O trem corre na baixada (ninguém teria batido a minha revista?). Santos se aproxima. Rápidas paradas. O Dr. Salgado já fez cinco voltas à Terra (cidade chata, Caracas!), três com o Dr. Telmo, que fez uma sozinho sozinho, propriamente, não, em companhia de uma adorável midinette (coisas da mocidade, o senhor compreende...). Eu compreendo e pouso, distraidamente, os olhos numas das malas. Etiquetas ilustres, rasgadas, vividas. Dos Alpes Suíços, dos Alpes Italianos, de Boston, de Teerã, de Breslau, de Johannesburg.

Que comida horrível a daquele hotel em Johannesburg... Eu cheguei até a falar com o gerente... Aquilo não era coisa que se servisse a turistas... Uma vergonha... Não é que seja exigente demais, mas que diabo! a gente, quando paga, quer ser bem servido... Para isso a gente paga... E o gerente foi o primeiro a concordar... pediu até muitas desculpas...

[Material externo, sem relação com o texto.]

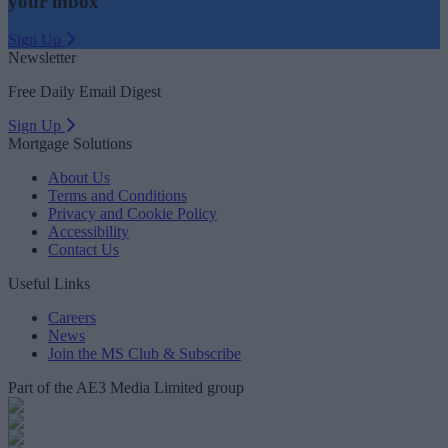
your inbox
Sign Up
Newsletter
Free Daily Email Digest
Sign Up
Mortgage Solutions
About Us
Terms and Conditions
Privacy and Cookie Policy
Accessibility
Contact Us
Useful Links
Careers
News
Join the MS Club & Subscribe
Part of the AE3 Media Limited group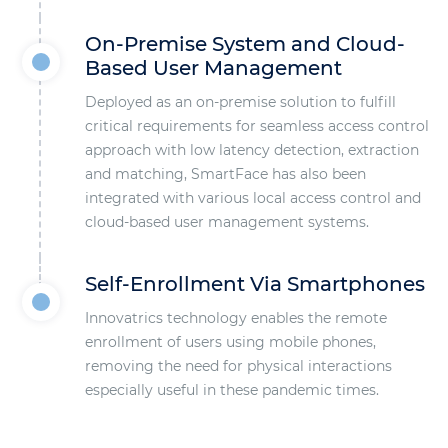
On-Premise System and Cloud-
Based User Management
Deployed as an on-premise solution to fulfill
critical requirements for seamless access control
approach with low latency detection, extraction
and matching, SmartFace has also been
integrated with various local access control and
cloud-based user management systems.
Self-Enrollment Via Smartphones
Innovatrics technology enables the remote
enrollment of users using mobile phones,
removing the need for physical interactions
especially useful in these pandemic times.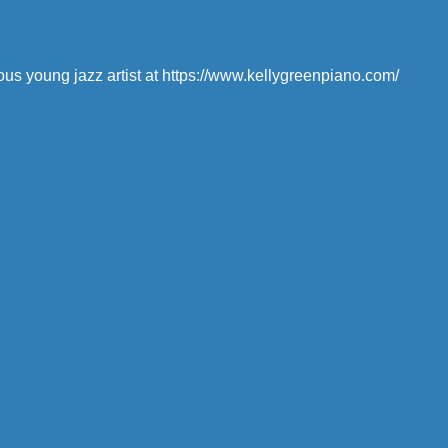
t
ous young jazz artist at https://www.kellygreenpiano.com/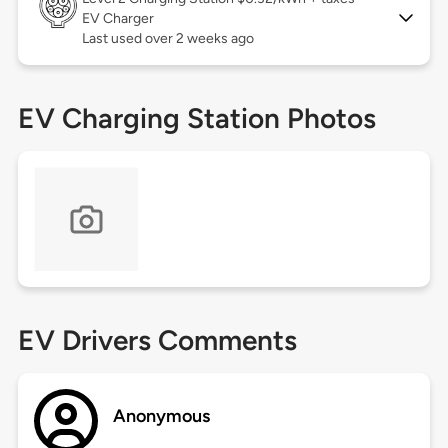
EV Charger
Last used over 2 weeks ago
EV Charging Station Photos
EV Drivers Comments
Anonymous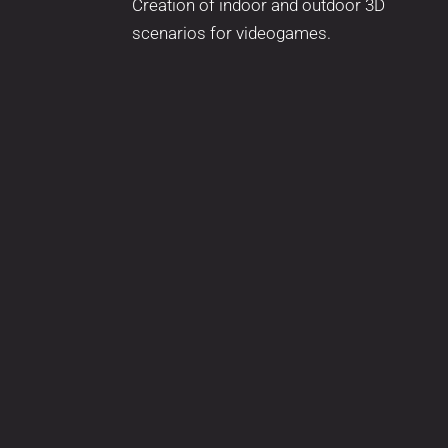
Creation of indoor and outdoor 3D
scenarios for videogames.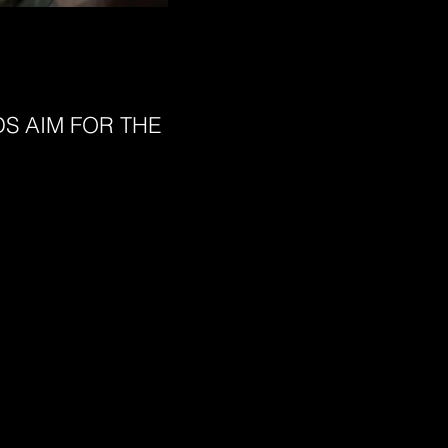
S AIM FOR THE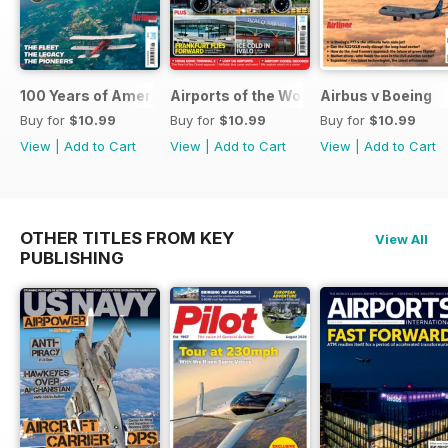
100 Years of American Airlines
Airports of the World 2026
Airbus v Boeing
Buy for
$10.99
Buy for
$10.99
Buy for
$10.99
View
|
Add to Cart
View
|
Add to Cart
View
|
Add to Cart
OTHER TITLES FROM KEY
View All
PUBLISHING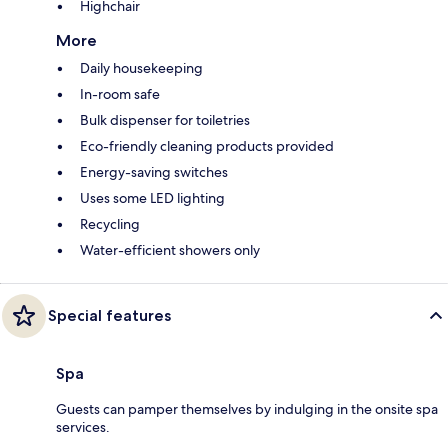
Highchair
More
Daily housekeeping
In-room safe
Bulk dispenser for toiletries
Eco-friendly cleaning products provided
Energy-saving switches
Uses some LED lighting
Recycling
Water-efficient showers only
Special features
Spa
Guests can pamper themselves by indulging in the onsite spa
services.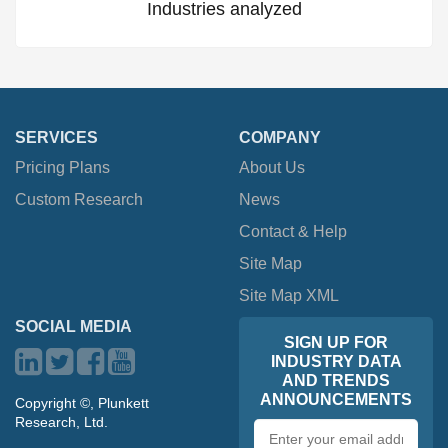
Industries analyzed
SERVICES
COMPANY
Pricing Plans
About Us
Custom Research
News
Contact & Help
Site Map
Site Map XML
SOCIAL MEDIA
SIGN UP FOR
INDUSTRY DATA
AND TRENDS
ANNOUNCEMENTS
Copyright ©, Plunkett
Research, Ltd.
Email
address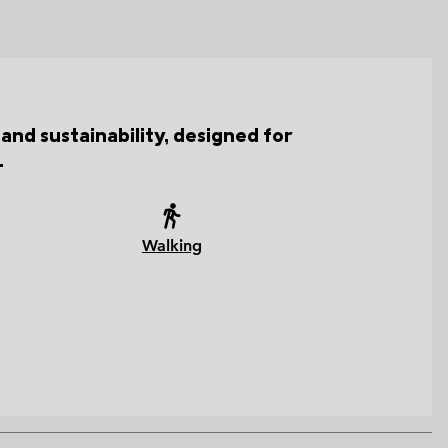
and sustainability, designed for
.
Walking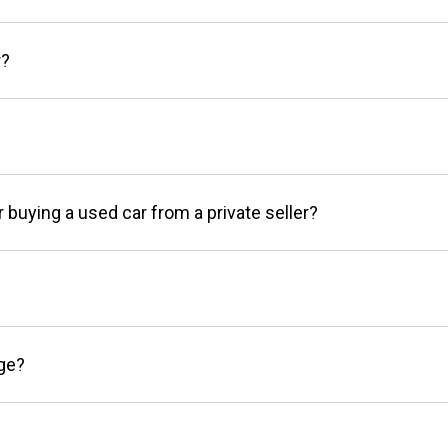
r?
r buying a used car from a private seller?
age?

Sim, porque o café era uma zurrapa... Aquilo nunca foi café! Eu expliquei: eu sou brasileiro, eu sei o que é café... Isto é uma vergonha. E não era só o café... Tudo era droga. Você se lembra da omelete?

O Dr. Salgado ainda sente engulhos. Mas em matéria de omelete, uma coisa tão simples, que qualquer cozinheira faz, é só bater bem os ovos, botar na frigideira, ele nunca vira coisa pior do que aquela de Bombaim...

Telmo confirma.

É fato! O senhor nem faz ideia... imagine o senhor...

Mas o trem parou. Agora, sim, adeus para sempre.

Pois muito prazer...

Oh! o prazer foi todo meu.

Estou de saída.

Mas aceite o meu conselho, meu amigo. Não deixe de visitar a China...

Prometo, apressado, ir na primeira ocasião.

Agora eu lhe digo uma coisa, acrescenta o Dr. Telmo: Se passar pela Índia, não encomende omelete... hindu não sabe fazer omelete... É esquisito, não sei por que, mas não há país no mundo em que as omeletes sejam mais infames!

Corro para o n. 5. O carro já está vazio. Lá estão as minhas coisas: a capa, as revistas, dois ou três volumes, a maleta modesta, com etiquetas do Rio e de Santos. Mas eu já sei: em Bombaim, nada de omeletes!

                                                           (Omelete em Bombaim, 1946.)